▶ [Work instructions]: Copy out the listing that follows, exact in every word, and skip the images.

------ Given information ------

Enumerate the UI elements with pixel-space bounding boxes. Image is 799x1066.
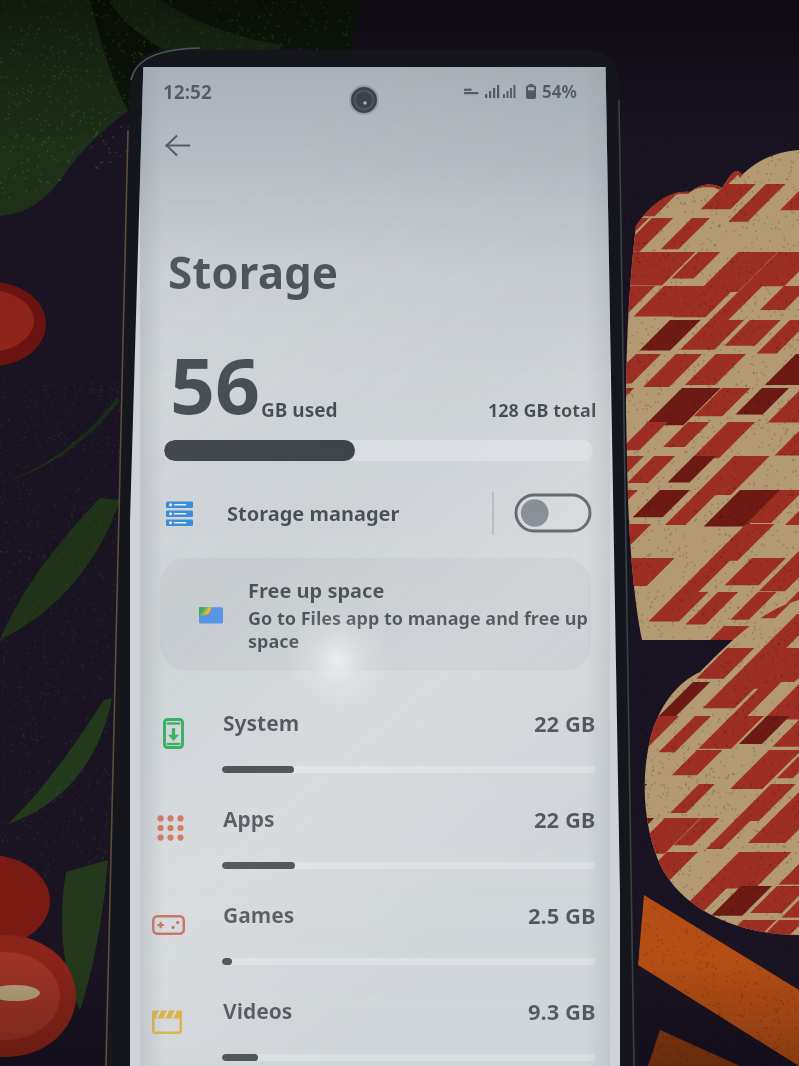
- staticText: 128 GB total: [488, 398, 597, 423]
- staticText: Storage: [168, 242, 339, 302]
- staticText: Free up space: [248, 577, 385, 604]
- button[interactable]: Storage manager toggle: [516, 495, 590, 531]
- staticText: Go to Files app to manage and free up sp…: [248, 606, 591, 653]
- staticText: 54%: [542, 80, 577, 103]
- staticText: 22 GB: [534, 804, 596, 834]
- staticText: System: [223, 709, 300, 738]
- button[interactable]: Free up space: [160, 558, 591, 671]
- staticText: Storage manager: [227, 500, 400, 527]
- staticText: 56: [170, 332, 261, 437]
- staticText: 9.3 GB: [528, 996, 596, 1026]
- staticText: 2.5 GB: [528, 900, 596, 930]
- staticText: Games: [223, 901, 295, 930]
- button[interactable]: Games: [140, 892, 610, 988]
- staticText: Apps: [223, 805, 275, 834]
- button[interactable]: Storage manager: [140, 482, 610, 544]
- button[interactable]: Videos: [140, 988, 610, 1066]
- staticText: GB used: [261, 397, 338, 423]
- staticText: 12:52: [163, 79, 212, 105]
- button[interactable]: System: [140, 700, 610, 796]
- button[interactable]: Back: [151, 119, 203, 171]
- staticText: 22 GB: [534, 708, 596, 738]
- button[interactable]: Apps: [140, 796, 610, 892]
- staticText: Videos: [223, 997, 293, 1026]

------

▶ [Written response]:
Enumerate the UI elements with pixel-space bounding boxes. Image is 799x1066.
- staticText: 128 GB total: [488, 398, 597, 423]
- staticText: Storage: [168, 242, 339, 302]
- staticText: Free up space: [248, 577, 385, 604]
- button[interactable]: Storage manager toggle: [516, 495, 590, 531]
- staticText: Go to Files app to manage and free up sp…: [248, 606, 591, 653]
- staticText: 54%: [542, 80, 577, 103]
- staticText: 22 GB: [534, 804, 596, 834]
- staticText: System: [223, 709, 300, 738]
- button[interactable]: Free up space: [160, 558, 591, 671]
- staticText: Storage manager: [227, 500, 400, 527]
- staticText: 56: [170, 332, 261, 437]
- staticText: 9.3 GB: [528, 996, 596, 1026]
- staticText: 2.5 GB: [528, 900, 596, 930]
- staticText: Games: [223, 901, 295, 930]
- button[interactable]: Games: [140, 892, 610, 988]
- staticText: Apps: [223, 805, 275, 834]
- button[interactable]: Storage manager: [140, 482, 610, 544]
- button[interactable]: Videos: [140, 988, 610, 1066]
- staticText: GB used: [261, 397, 338, 423]
- staticText: 12:52: [163, 79, 212, 105]
- button[interactable]: System: [140, 700, 610, 796]
- button[interactable]: Back: [151, 119, 203, 171]
- staticText: 22 GB: [534, 708, 596, 738]
- button[interactable]: Apps: [140, 796, 610, 892]
- staticText: Videos: [223, 997, 293, 1026]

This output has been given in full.